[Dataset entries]
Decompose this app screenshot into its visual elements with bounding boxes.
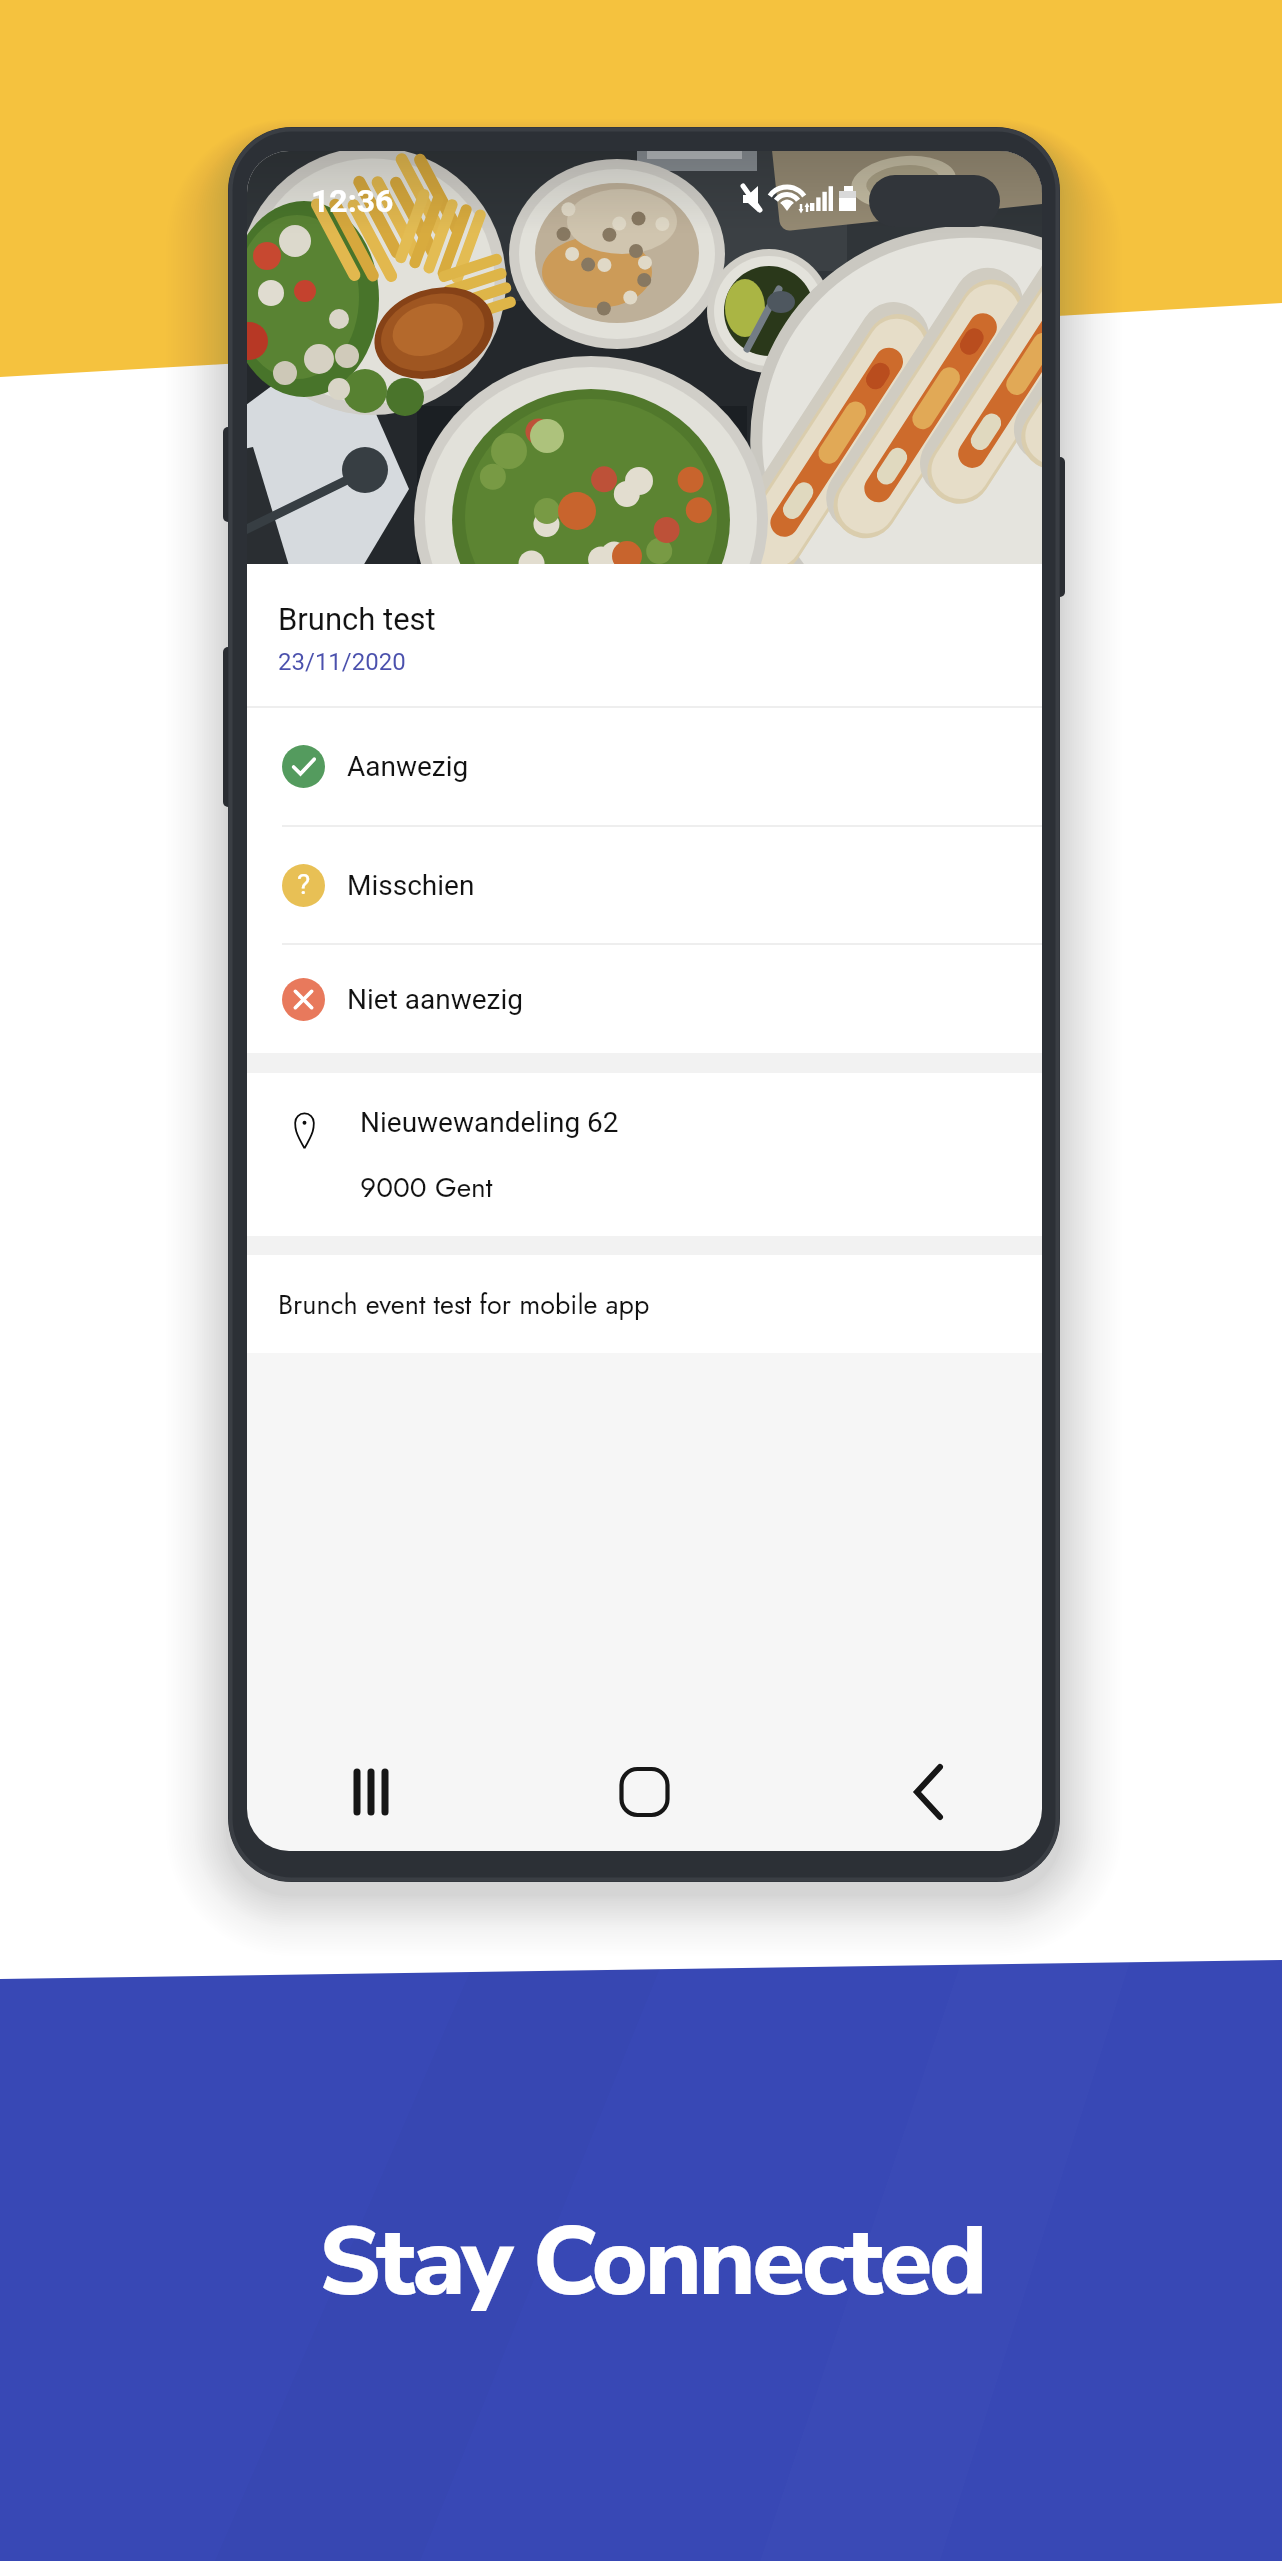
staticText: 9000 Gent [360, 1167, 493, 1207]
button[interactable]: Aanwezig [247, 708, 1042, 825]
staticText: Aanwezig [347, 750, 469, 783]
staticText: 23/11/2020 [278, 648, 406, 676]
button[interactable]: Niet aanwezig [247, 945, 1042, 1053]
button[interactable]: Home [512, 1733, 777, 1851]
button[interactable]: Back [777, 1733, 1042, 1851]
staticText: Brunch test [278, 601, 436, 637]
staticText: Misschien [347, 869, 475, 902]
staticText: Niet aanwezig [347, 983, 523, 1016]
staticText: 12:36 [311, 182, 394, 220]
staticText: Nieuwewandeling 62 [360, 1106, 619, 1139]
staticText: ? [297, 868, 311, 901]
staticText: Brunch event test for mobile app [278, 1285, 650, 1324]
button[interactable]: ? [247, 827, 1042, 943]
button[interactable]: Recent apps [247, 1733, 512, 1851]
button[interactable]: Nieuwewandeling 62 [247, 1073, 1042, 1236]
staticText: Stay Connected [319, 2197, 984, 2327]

▶ [TASK TO COMPLETE]:
All lines in the records that contain "button" are to be copied and returned.

▶ [RESULT BELOW]:
button[interactable]: Aanwezig [247, 708, 1042, 825]
button[interactable]: Niet aanwezig [247, 945, 1042, 1053]
button[interactable]: Home [512, 1733, 777, 1851]
button[interactable]: Back [777, 1733, 1042, 1851]
button[interactable]: ? [247, 827, 1042, 943]
button[interactable]: Recent apps [247, 1733, 512, 1851]
button[interactable]: Nieuwewandeling 62 [247, 1073, 1042, 1236]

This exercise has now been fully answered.